Energy Cabinet Secretary Opiyo Wandayi has attributed the rising fuel prices in Kenya to the country’s heavy tax regime, even as landing costs remain lower than in neighboring Tanzania and Uganda.

Appearing before the National Assembly Committee on Energy, CS Wandayi distanced the Executive from the public uproar over the recent KSh 9 per litre increase in fuel prices, instead pointing a finger at Parliament for approving the taxation measures proposed by the National Treasury.”Kenya’s fuel is cheaper at the landing point than in Uganda or Tanzania,” Wandayi told MPs. “But it becomes expensive at the pump because of the numerous taxes imposed on it.”

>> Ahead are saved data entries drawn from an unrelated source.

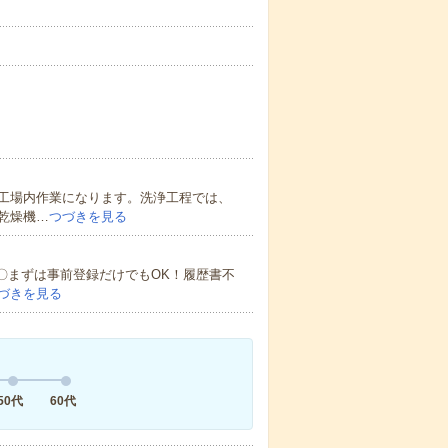
工場内作業になります。洗浄工程では、
乾燥機…
つづきを見る
迎！〇まずは事前登録だけでもOK！履歴書不
づきを見る
50代
60代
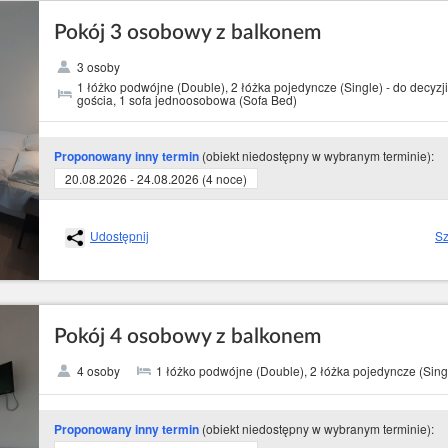
Pokój 3 osobowy z balkonem
3 osoby
1 łóżko podwójne (Double), 2 łóżka pojedyncze (Single) - do decyzji
gościa, 1 sofa jednoosobowa (Sofa Bed)
(obiekt niedostępny w wybranym terminie):
Proponowany inny termin
20.08.2026 - 24.08.2026 (4 noce)
Udostępnij
Sz
Pokój 4 osobowy z balkonem
4 osoby
1 łóżko podwójne (Double), 2 łóżka pojedyncze (Sing
(obiekt niedostępny w wybranym terminie):
Proponowany inny termin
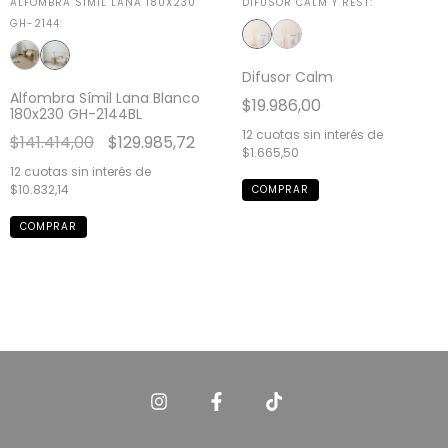
ALFOMBRA SÍMIL LANA 180X230
DIFUSOR CALM Y REST:
GH-2144:
Difusor Calm
Alfombra Símil Lana Blanco
$19.986,00
180x230 GH-2144BL
12
cuotas sin interés de
$141.414,00
$129.985,72
$1.665,50
12
cuotas sin interés de
$10.832,14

The CS added that residents living near Kenya’s borders were increasingly sourcing fuel from neighboring countries due to the stark price differences. In the latest review by the Energy and Petroleum Regulatory Authority (EPRA), Super Petrol prices rose from KSh 181 to KSh 186 per litre, a hike that triggered public outrage.

The MPs have raised concerns over the extension of the Government-to-Government arrangement importation of petroleum products stating that they have not assessed the terms of the extension despite the increase of prices.

This comes as the energy chief stated that the Cabinets approval for the extension of the period of the Government-to-Government arrangement for an additional 24 months after the expiry of the current contract will aid in lowering the cost of fuel in the country.

The G-to-G arrangement is now set to expire within first quarter 2028. The committee now says they will assess the renewal of the G to G arrangement before rendering its verdict.